Собрание сочинений в четырех томах. Том 3 - Герман Гессе
Шрифт:
Интервал:
Закладка:
— Можешь не завидовать, Гольдмунд. Нет такого мира, который ты себе представляешь. Есть мир, конечно, но не такой, что постоянно живет в наших душах и никогда нас не покидает. Есть только такой мир, который завоевывается в вечной борьбе, и эта борьба заново ведется изо дня в день. Ты не видишь, как я сражаюсь, ты не знаешь моей борьбы ни во время занятий, ни во время молитв. И хорошо, что не знаешь. Ты только видишь, что я меньше тебя подвержен настроениям, и считаешь это миром. Но это борьба, это борьба и жертва, как любая праведная жизнь, как и твоя тоже.
— Не будем спорить об этом. И ты видишь не все, с чем я борюсь. И не знаю, поймешь ли ты, как бывает у меня на сердце, когда я подумаю о том, что ведь скоро это произведение будет готово. Оно будет вынесено и выставлено, и мне выскажут несколько похвальных слов, и я вернусь в голую, пустую мастерскую, опечаленный теми неудачами в этой работе, которых вы, другие, вовсе не замечаете, и буду таким же опустошенным и ограбленным внутри, как эта мастерская.
— Может быть, так, — ответил Нарцисс, — и никому из нас не дано до конца понять другого в этом. Но всем людям доброй воли свойственно одно: наши дела по окончании смущают нас, мы всегда должны начинать сначала, приносить жертву вновь и вновь.

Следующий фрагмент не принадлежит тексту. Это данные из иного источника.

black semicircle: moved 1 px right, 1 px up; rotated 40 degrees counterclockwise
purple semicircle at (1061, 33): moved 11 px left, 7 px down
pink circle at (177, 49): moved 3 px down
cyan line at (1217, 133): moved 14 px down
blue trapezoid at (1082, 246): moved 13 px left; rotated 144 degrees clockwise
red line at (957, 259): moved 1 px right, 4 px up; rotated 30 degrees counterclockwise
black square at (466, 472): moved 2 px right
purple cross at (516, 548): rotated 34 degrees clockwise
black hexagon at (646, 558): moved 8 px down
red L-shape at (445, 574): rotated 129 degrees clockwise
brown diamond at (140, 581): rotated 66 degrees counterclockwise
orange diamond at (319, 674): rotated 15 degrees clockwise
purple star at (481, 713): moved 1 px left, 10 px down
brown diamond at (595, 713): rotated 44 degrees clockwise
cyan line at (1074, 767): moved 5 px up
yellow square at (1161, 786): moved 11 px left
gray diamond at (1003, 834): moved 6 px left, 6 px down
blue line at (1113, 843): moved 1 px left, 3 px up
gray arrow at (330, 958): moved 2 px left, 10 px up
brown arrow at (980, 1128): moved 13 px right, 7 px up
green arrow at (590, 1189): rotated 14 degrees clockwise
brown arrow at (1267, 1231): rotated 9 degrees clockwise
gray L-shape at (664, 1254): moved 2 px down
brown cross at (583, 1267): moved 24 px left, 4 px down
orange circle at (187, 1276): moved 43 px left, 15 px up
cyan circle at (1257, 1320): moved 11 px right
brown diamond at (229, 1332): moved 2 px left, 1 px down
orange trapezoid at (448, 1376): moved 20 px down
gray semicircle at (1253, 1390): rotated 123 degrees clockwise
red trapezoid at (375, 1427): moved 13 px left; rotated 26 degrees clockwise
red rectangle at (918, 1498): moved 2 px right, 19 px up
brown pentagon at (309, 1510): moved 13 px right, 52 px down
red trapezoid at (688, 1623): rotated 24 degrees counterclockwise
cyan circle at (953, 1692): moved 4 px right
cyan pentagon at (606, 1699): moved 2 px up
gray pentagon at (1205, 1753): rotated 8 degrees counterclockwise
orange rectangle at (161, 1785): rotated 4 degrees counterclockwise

Через несколько недель большая работа Гольдмунда была готова и выставлена. Повторилось то, что он давно уже пережил: его произведением стали владеть другие, работу рассматривали, обсуждали, хвалили, прославляя мастера и оказывая ему честь; но его сердце и его мастерская были пусты, и он не знал, стоило ли жертвовать своим произведением. В день открытия он был приглашен к столу патеров: была праздничная трапеза с самым старым вином; Гольдмунд насладился хорошей рыбой и дичью, что же касается дорогого вина, то его больше согрели участие и радость, с какими приветствовал и почтил произведение друга Нарцисс.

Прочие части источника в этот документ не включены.